Record set: Begin

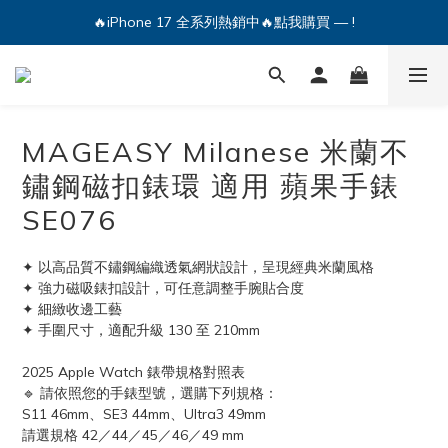
🔥iPhone 17 全系列熱銷中🔥點我購買 — !
🔥iPhone 17 全系列熱銷中🔥點我購買 — !
💕加入Q哥 Line 新好友領優惠券！🎫
🔥iPhone 17 全系列熱銷中🔥點我購買 — !
MAGEASY Milanese 米蘭不
鏽鋼磁扣錶環 適用 蘋果手錶
SE076
✦ 以高品質不鏽鋼編織透氣網狀設計，呈現經典米蘭風格
✦ 強力磁吸錶扣設計，可任意調整手腕貼合度
✦ 細緻收邊工藝
✦ 手圍尺寸，適配升級 130 至 210mm
2025 Apple Watch 錶帶規格對照表
🔹 請依照您的手錶型號，選購下列規格：
S11 46mm、SE3 44mm、Ultra3 49mm
請選規格 42／44／45／46／49 mm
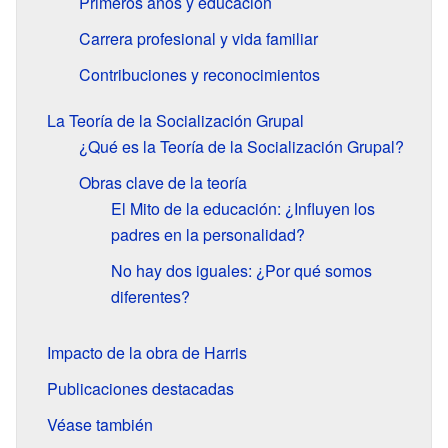
Primeros años y educación
Carrera profesional y vida familiar
Contribuciones y reconocimientos
La Teoría de la Socialización Grupal
¿Qué es la Teoría de la Socialización Grupal?
Obras clave de la teoría
El Mito de la educación: ¿Influyen los
padres en la personalidad?
No hay dos iguales: ¿Por qué somos
diferentes?
Impacto de la obra de Harris
Publicaciones destacadas
Véase también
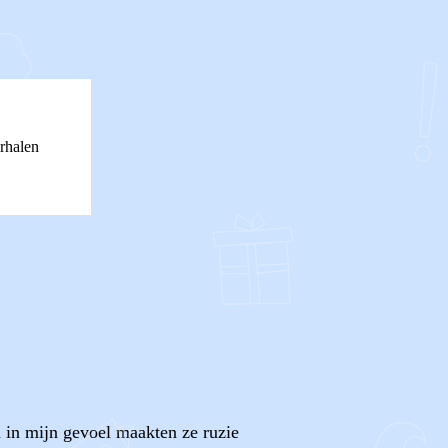
rhalen
 in mijn gevoel maakten ze ruzie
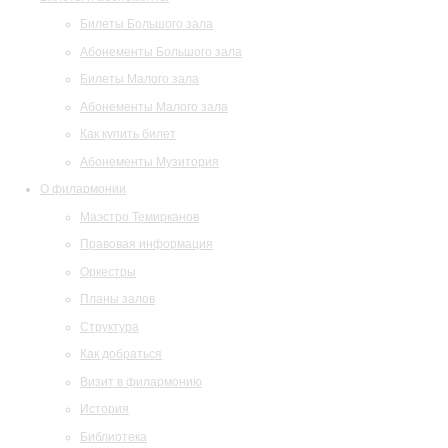
Билеты Большого зала
Абонементы Большого зала
Билеты Малого зала
Абонементы Малого зала
Как купить билет
Абонементы Музитория
О филармонии
Маэстро Темирканов
Правовая информация
Оркестры
Планы залов
Структура
Как добраться
Визит в филармонию
История
Библиотека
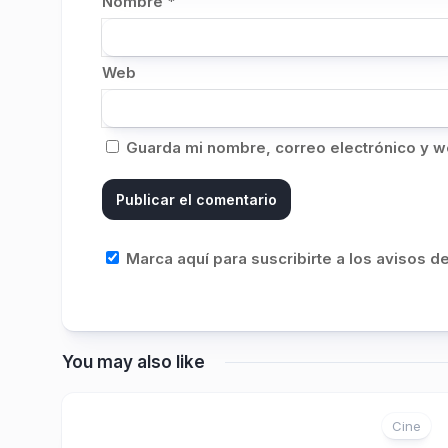
Nombre
*
Web
Guarda mi nombre, correo electrónico y w
Marca aquí para suscribirte a los avisos 
You may also like
Cine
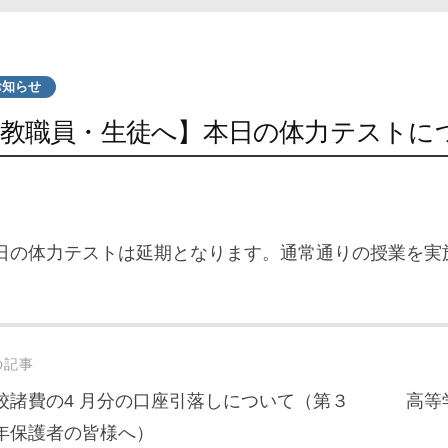
お知らせ
【教職員・生徒へ】本日の体力テストに
日の体力テストは延期となります。通常通りの授業を実
st
の記事
vigation
校諸費の4 月分の口座引落しについて（第３
高等
年保護者の皆様へ）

Record set: End

#### [Prompt]
Where pictures appear in the records, leave them out; output everything else exactly.

#### [Expected answer]
🔥iPhone 17 全系列熱銷中🔥點我購買 — !
🔥iPhone 17 全系列熱銷中🔥點我購買 — !
💕加入Q哥 Line 新好友領優惠券！🎫
🔥iPhone 17 全系列熱銷中🔥點我購買 — !
MAGEASY Milanese 米蘭不
鏽鋼磁扣錶環 適用 蘋果手錶
SE076
✦ 以高品質不鏽鋼編織透氣網狀設計，呈現經典米蘭風格
✦ 強力磁吸錶扣設計，可任意調整手腕貼合度
✦ 細緻收邊工藝
✦ 手圍尺寸，適配升級 130 至 210mm
2025 Apple Watch 錶帶規格對照表
🔹 請依照您的手錶型號，選購下列規格：
S11 46mm、SE3 44mm、Ultra3 49mm
請選規格 42／44／45／46／49 mm
Primeros años y educación
Carrera profesional y vida familiar
Contribuciones y reconocimientos
La Teoría de la Socialización Grupal
¿Qué es la Teoría de la Socialización Grupal?
Obras clave de la teoría
El Mito de la educación: ¿Influyen los
padres en la personalidad?
No hay dos iguales: ¿Por qué somos
diferentes?
Impacto de la obra de Harris
Publicaciones destacadas
Véase también
rhalen
 in mijn gevoel maakten ze ruzie
Билеты Большого зала
Абонементы Большого зала
Билеты Малого зала
Абонементы Малого зала
Как купить билет
Абонементы Музитория
О филармонии
Маэстро Темирканов
Правовая информация
Оркестры
Планы залов
Структура
Как добраться
Визит в филармонию
История
Библиотека
Nombre
*
Web
Guarda mi nombre, correo electrónico y w
Marca aquí para suscribirte a los avisos 
You may also like
Cine
お知らせ
【教職員・生徒へ】本日の体力テストに
日の体力テストは延期となります。通常通りの授業を実
st
の記事
vigation
校諸費の4 月分の口座引落しについて（第３
高等
年保護者の皆様へ）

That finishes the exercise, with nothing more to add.